Better look at their actions than take their slogans at face value. Applies to everyone
But I have such low faith in the platform that I would readily believe that once they think you're not going to continue adding value, they find unpleasant ways to extract the last bit of value that they reserve only for "ex"-users.
Yeah but the OP got spam within hours. That would be pretty unlikely to have coincided with a breach.
But LinkedIn probably sold the data, they have a dark pattern maze of privacy settings and most default to ON.
It amazing really. If you reached out to people and asked them for the information and graph that LinkedIn maintains, most employers would fire them.
I'm ashamed to say I worked at one such place for several months.
Apollo is probably the most comprehensive source for this. It's creepy as fuck.
It helps a lot but I still get a lot of sales goons. A lot of them follow up constantly too "hey what about that meeting invite I sent you why did you not attend"? My deleted email box is full of them (I instantly block them the minute I get an invite to anything from someone I don't know, and I wish Outlook had the ability to ban the entire origin domain too but it doesn't)
What do you mean by "intelligence platform"?
It's "intelligence platform" in the sense that you can gain a ton of information on individuals, organizations, and relationships that drive it all. If you can track how people move and interact between organizations, you can determine who someone is doing business with and even make an educated guess if that's a sale or interview.
I started writing about it almost 20 years ago: https://caseysoftware.com/blog/linkedin-intelligence-part-ii and turned it into a conference presentation called "Shattering Secrets with Social Media"
But there have been numerous proofs of concept over the years: https://en.wikipedia.org/wiki/Robin_Sage
Otherwise, LinkedIn can be quite useful in searching for a job, researching a company, or getting to know potential coworkers or hires.
Email spam is, to my mind, an inevitability. You should expect waves of spam, no matter what address you use; your email provider should offer reasonable filtering of the spam. Using a unique un-guessable email address, like any security through obscurity, can only get you so far.
Selling emails is of course bad, but expecting your email that you give to any big corporation to stay private for a long time is, alas, naïve. I've read the fine print; in most EULAs it includes a ton of clauses about sharing your contacts with a bunch of third parties, etc. LinkedIn, in particular, explicitly says that it may share your contacts with advertising partners.
In other words, if you need to enter this space, wear a hazmat suit, expect no niceties.
It identifies users that visit your site and then shows their email, phone number and living place based on their Li profile ;))
After that, I never installed it again (but too late), and I bought a second (non-smart) phone.
It vacuumed the contacts and spammed them with "Join me on WhatsApp". One of the reasons for their initial exponential growth.

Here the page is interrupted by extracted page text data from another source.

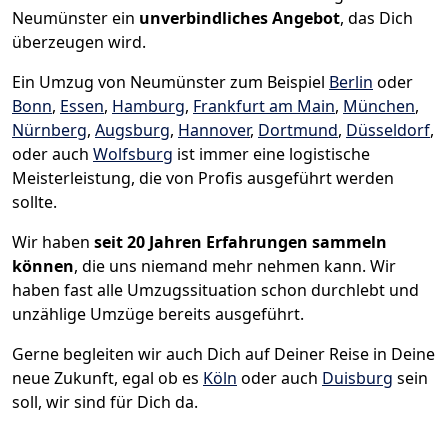
Neumünster ein
unverbindliches Angebot
, das Dich
überzeugen wird.
Ein Umzug von Neumünster zum Beispiel
Berlin
oder
Bonn
,
Essen
,
Hamburg
,
Frankfurt am Main
,
München
,
Nürnberg
,
Augsburg
,
Hannover
,
Dortmund
,
Düsseldorf
,
oder auch
Wolfsburg
ist immer eine logistische
Meisterleistung, die von Profis ausgeführt werden
sollte.
Wir haben
seit
20 Jahren Erfahrungen sammeln
können
, die uns niemand mehr nehmen kann. Wir
haben fast alle Umzugssituation schon durchlebt und
unzählige Umzüge bereits ausgeführt.
Gerne begleiten wir auch Dich auf Deiner Reise in Deine
neue Zukunft, egal ob es
Köln
oder auch
Duisburg
sein
soll, wir sind für Dich da.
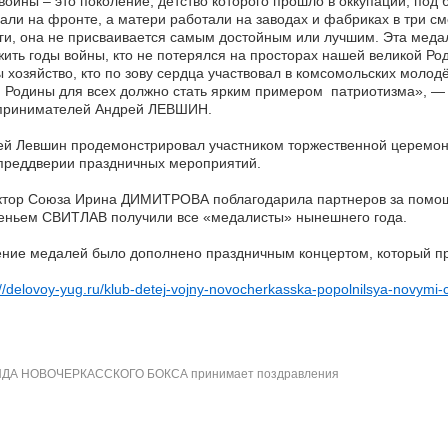
войны – это поколение, детство которого прошло в оккупации, под
али на фронте, а матери работали на заводах и фабриках в три с
ги, она не присваивается самым достойным или лучшим. Эта медаль
ить годы войны, кто не потерялся на просторах нашей великой Ро
 хозяйство, кто по зову сердца участвовал в комсомольских молод
 Родины для всех должно стать ярким примером патриотизма», —
принимателей Андрей ЛЕВШИН.
ей Левшин продемонстрировал участником торжественной церемон
преддверии праздничных мероприятий.
ктор Союза Ирина ДИМИТРОВА поблагодарила партнеров за помощ
ченьем СВИТЛАВ получили все «медалисты» нынешнего года.
ние медалей было дополнено праздничным концертом, который пр
://delovoy-yug.ru/klub-detej-vojny-novocherkasska-popolnilsya-novymi-
ДА НОВОЧЕРКАССКОГО БОКСА принимает поздравления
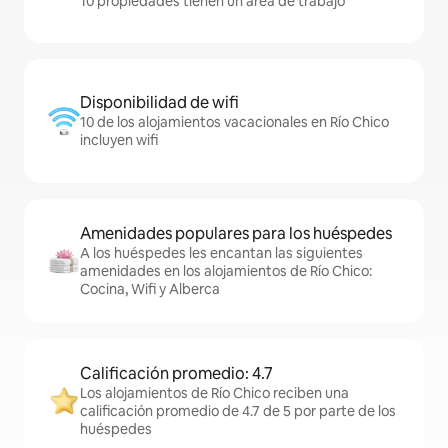
10 propiedades tienen un área de trabajo
Disponibilidad de wifi
10 de los alojamientos vacacionales en Río Chico
incluyen wifi
Amenidades populares para los huéspedes
A los huéspedes les encantan las siguientes
amenidades en los alojamientos de Río Chico:
Cocina, Wifi y Alberca
Calificación promedio: 4.7
Los alojamientos de Río Chico reciben una
calificación promedio de 4.7 de 5 por parte de los
huéspedes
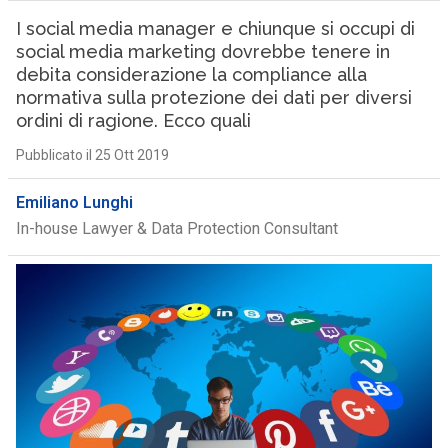
I social media manager e chiunque si occupi di
social media marketing dovrebbe tenere in
debita considerazione la compliance alla
normativa sulla protezione dei dati per diversi
ordini di ragione. Ecco quali
Pubblicato il 25 Ott 2019
Emiliano Lunghi
In-house Lawyer & Data Protection Consultant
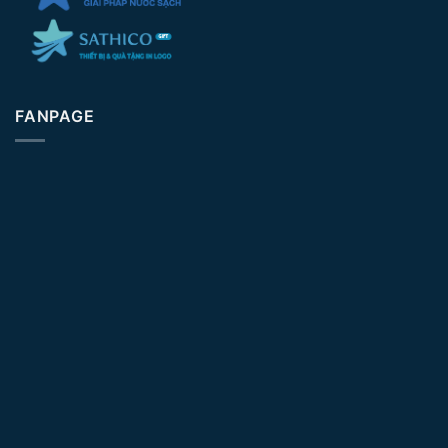
FANPAGE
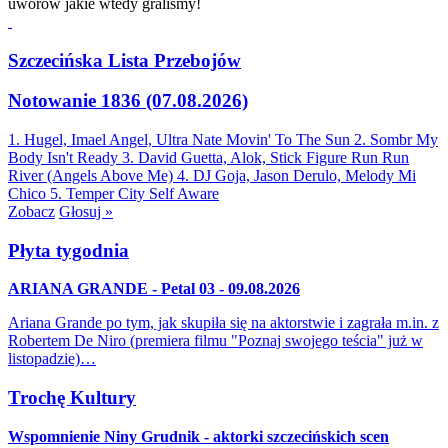
uworów jakie wtedy graliśmy!
Szczecińska Lista Przebojów
Notowanie 1836 (07.08.2026)
1. Hugel, Imael Angel, Ultra Nate
Movin' To The Sun
2. Sombr
My
Body Isn't Ready
3. David Guetta, Alok, Stick Figure
Run Run
River (Angels Above Me)
4. DJ Goja, Jason Derulo, Melody
Mi
Chico
5. Temper City
Self Aware
Zobacz
Głosuj »
Płyta tygodnia
ARIANA GRANDE - Petal 03 - 09.08.2026
Ariana Grande po tym, jak skupiła się na aktorstwie i zagrała m.in. z
Robertem De Niro (premiera filmu "Poznaj swojego teścia" już w
listopadzie)…
Trochę Kultury
Wspomnienie Niny Grudnik - aktorki szczecińskich scen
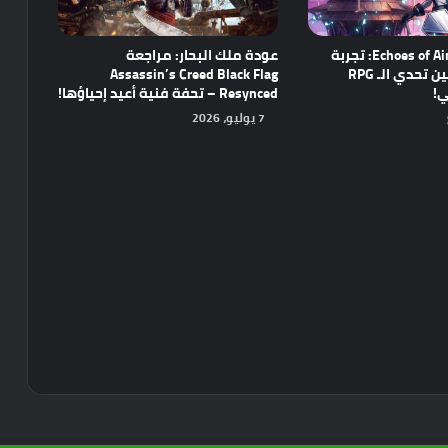
مراجعة Echoes of Aincrad: تجربة
عودة ملك البحار: مراجعة
واعدة تجمع بين تحدي الـ RPG
Assassin’s Creed Black Flag
ي!
Resynced – تحفة فنية أعيد إحياؤها!
7 يوليو، 2026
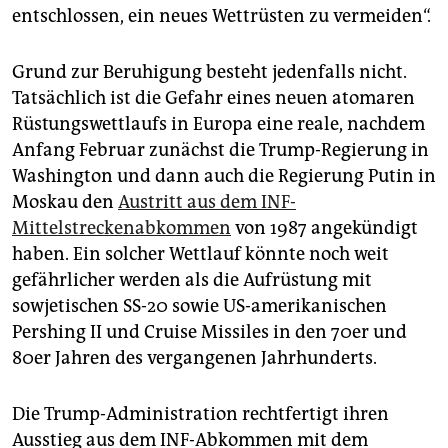
entschlossen, ein neues Wettrüsten zu vermeiden“.
Grund zur Beruhigung besteht jedenfalls nicht.
Tatsächlich ist die Gefahr eines neuen atomaren
Rüstungswettlaufs in Europa eine reale, nachdem
Anfang Februar zunächst die Trump-Regierung in
Washington und dann auch die Regierung Putin in
Moskau den
Austritt aus dem INF-
Mittelstreckenabkommen
von 1987 angekündigt
haben. Ein solcher Wettlauf könnte noch weit
gefährlicher werden als die Aufrüstung mit
sowjetischen SS-20 sowie US-amerikanischen
Pershing II und Cruise Missiles in den 70er und
80er Jahren des vergangenen Jahrhunderts.
Die Trump-Administration rechtfertigt ihren
Ausstieg aus dem INF-Abkommen mit dem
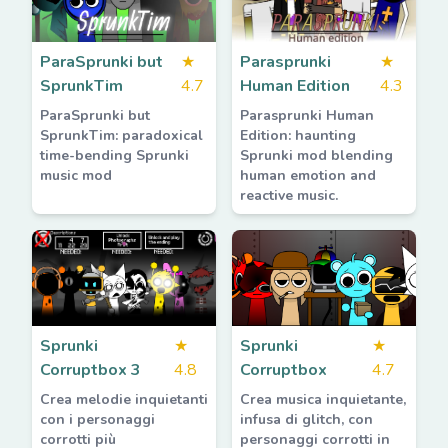
ParaSprunki but
★
Parasprunki
★
SprunkTim
4.7
Human Edition
4.3
ParaSprunki but
Parasprunki Human
SprunkTim: paradoxical
Edition: haunting
time-bending Sprunki
Sprunki mod blending
music mod
human emotion and
reactive music.
Sprunki
★
Sprunki
★
Corruptbox 3
4.8
Corruptbox
4.7
Crea melodie inquietanti
Crea musica inquietante,
con i personaggi
infusa di glitch, con
corrotti più
personaggi corrotti in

Now lots of contact forms (not even necessarily job related!) are treating it as a required field. Pretty distasteful situation.

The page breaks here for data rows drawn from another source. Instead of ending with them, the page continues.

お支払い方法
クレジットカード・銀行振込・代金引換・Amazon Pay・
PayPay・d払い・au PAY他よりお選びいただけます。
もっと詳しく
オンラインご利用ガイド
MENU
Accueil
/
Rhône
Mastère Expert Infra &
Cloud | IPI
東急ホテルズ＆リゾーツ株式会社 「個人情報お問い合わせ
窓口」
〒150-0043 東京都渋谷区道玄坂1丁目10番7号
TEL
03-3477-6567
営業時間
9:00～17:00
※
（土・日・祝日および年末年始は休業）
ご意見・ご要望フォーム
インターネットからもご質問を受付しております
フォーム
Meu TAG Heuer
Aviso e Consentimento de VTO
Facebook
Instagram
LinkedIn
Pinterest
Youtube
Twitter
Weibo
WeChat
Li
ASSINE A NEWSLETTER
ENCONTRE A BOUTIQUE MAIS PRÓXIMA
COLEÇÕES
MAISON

Confirmed 5 years later in media; https://www.bloomberg.com/news/articles/2013-09-20/linkedin-...
I also saw... not sure what to call them, but honeypot friend requests? I used to get regular requests from profiles I didn't recognize with a generic pretty woman (I'd assume stock photography). Since I ignored them, they would re-request on intervals that were exactly 90 or 180 days. I occasionally glanced at them and there seemed to be no rhyme nor reason to their friends. I'd assume this was also some type of scraping, probably for friends-only profile data.

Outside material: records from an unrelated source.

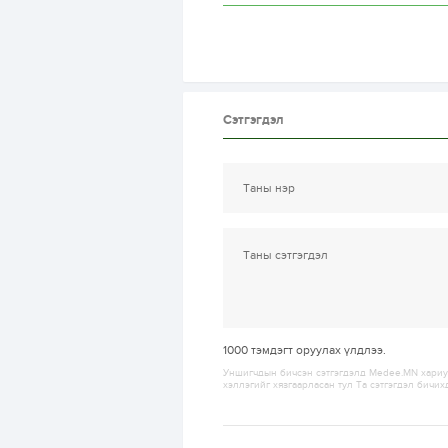
Сэтгэгдэл
1000
тэмдэгт оруулах үлдлээ.
Уншигчдын бичсэн сэтгэгдэлд Medee.MN хариуц
хэллэгийг хязгаарласан тул Та сэтгэгдэл бичих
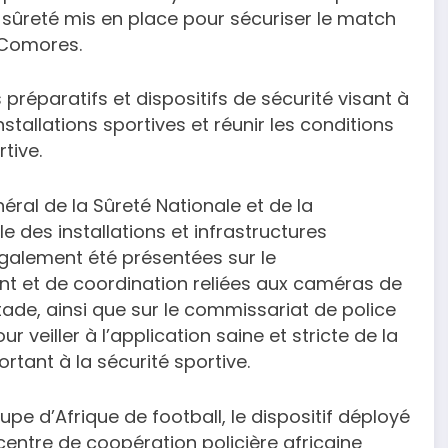
sûreté mis en place pour sécuriser le match
 Comores.
préparatifs et dispositifs de sécurité visant à
nstallations sportives et réunir les conditions
tive.
énéral de la Sûreté Nationale et de la
e des installations et infrastructures
 également été présentées sur le
 et de coordination reliées aux caméras de
stade, ainsi que sur le commissariat de police
ur veiller à l’application saine et stricte de la
ortant à la sécurité sportive.
pe d’Afrique de football, le dispositif déployé
centre de coopération policière africaine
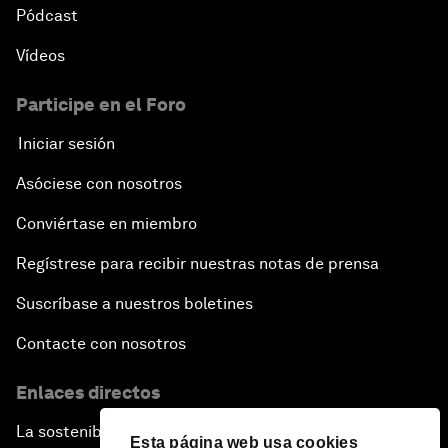
Pódcast
Vídeos
Participe en el Foro
Iniciar sesión
Asóciese con nosotros
Conviértase en miembro
Regístrese para recibir nuestras notas de prensa
Suscríbase a nuestros boletines
Contacte con nosotros
Enlaces directos
La sostenibilidad en el Foro
Esta página web usa cookies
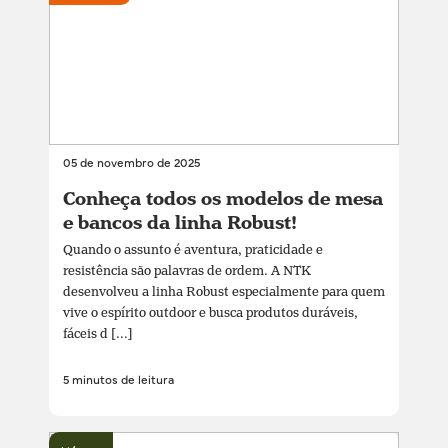
05 de novembro de 2025
Conheça todos os modelos de mesa
e bancos da linha Robust!
Quando o assunto é aventura, praticidade e
resistência são palavras de ordem. A NTK
desenvolveu a linha Robust especialmente para quem
vive o espírito outdoor e busca produtos duráveis,
fáceis d [...]
5 minutos de leitura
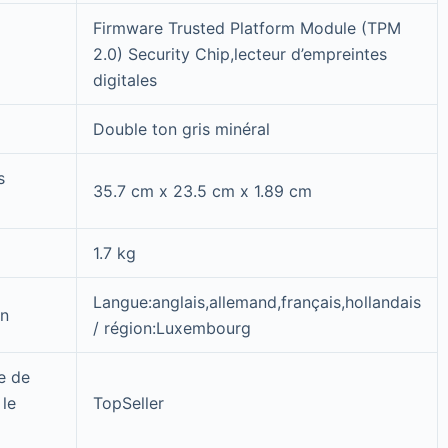
Firmware Trusted Platform Module (TPM
2.0) Security Chip,lecteur d’empreintes
digitales
Double ton gris minéral
s
35.7 cm x 23.5 cm x 1.89 cm
1.7 kg
Langue:anglais,allemand,français,hollandais
on
/ région:Luxembourg
e de
 le
TopSeller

Too much time / energy on your hands? You gave them a unique email ID (which is always the most sensible thing), that's it.
The non-sensible thing was to sign up kn the first place. Nobody needs these narcisstic, BS spewing pseudo-networking places.
I mean I got my last job through LinkedIn. I'm currently interviewing at a few places, half of which came from LinkedIn. So I personally clearly do need LinkedIn, unless you want to hire me.